Eine große Gefahr waren – und sind es heute noch – Brände. Deshalb achtete man streng darauf, dass mit Feuer nicht leichtsinnig umgegangen wurde. Das Rauchen in Scheunen oder Ställen war streng verboten, kam aber gar nicht selten vor. Bestraft wurde auch ein Bauer, der im Stall bei Kerzenlicht seine Ziegen gemolken hatte. Landjäger Vogt zeigte ebenfalls einen ledigen Dienstknecht aus Ottendorf an, weil er „in den Taschen seiner Kleidungsstücke Zündhölzer“ hatte. „Die Zündhölzer waren in keinen verschlossenen Büchsen, sondern waren in leichtsinniger Weise aufbewahrt, so daß bei jeder Gelegenheit ein Unglück hierdurch entstehen kann.“ Die Geldstrafe gegen dieses Vergehen betrug 2 Mark oder einen Tag Gefängnis.
Streng bestraft wurden auch Hundehalter, die ihre Vierbeiner frei herumlaufen ließen. Selten kam es aber zu Beißvorfällen, wie im August 1900. Damals ließ ein Ottendorfer Bauer „seinen Spitzerhund, welcher etwas bösartig ist, frei herumlaufen“. Der Hund biss daraufhin einen ledigen Maurer aus Fornsbach in die Waden. Bestraft wurde nur das Freilaufenlassen, nicht das Beißen, mit einer Geldstrafe von 1 Mark.

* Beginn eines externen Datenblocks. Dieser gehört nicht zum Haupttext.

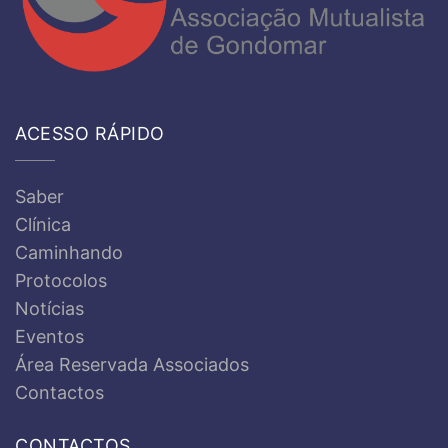
ACESSO RÁPIDO
Saber
Clínica
Caminhando
Protocolos
Notícias
Eventos
Área Reservada Associados
Contactos
CONTACTOS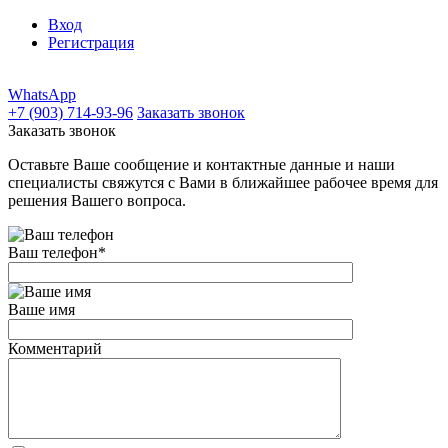
Вход
Регистрация
WhatsApp
+7 (903) 714-93-96
Заказать звонок
Заказать звонок
Оставьте Ваше сообщение и контактные данные и наши
специалисты свяжутся с Вами в ближайшее рабочее время для
решения Вашего вопроса.
Ваш телефон
*
Ваше имя
Комментарий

Aufsehen erregte am 23. Juni der Sägmüller aus Adelbach. Er hielt sich abends in der Ottendorfer Gastwirtschaft Löwen auf. Wohl betrunken, hat der Sägmüller „sein Geschlechtsteil entblößt und sein Bedürfnis (Wasser abschlagen) im Wirtschaftslokal unter den Tisch verrichtet“. Der Wirt habe den „Täter“ wegen der „Schweinerei“ aus der Wirtschaft geworfen und angezeigt. Verurteilt wurde der Sägmüller zu einer Geldstrafe von 2 Mark oder einem Tag Haft.
Übrigens: Frauen aus Ottendorf und Umgebung wurden zu dieser Zeit nicht straffällig.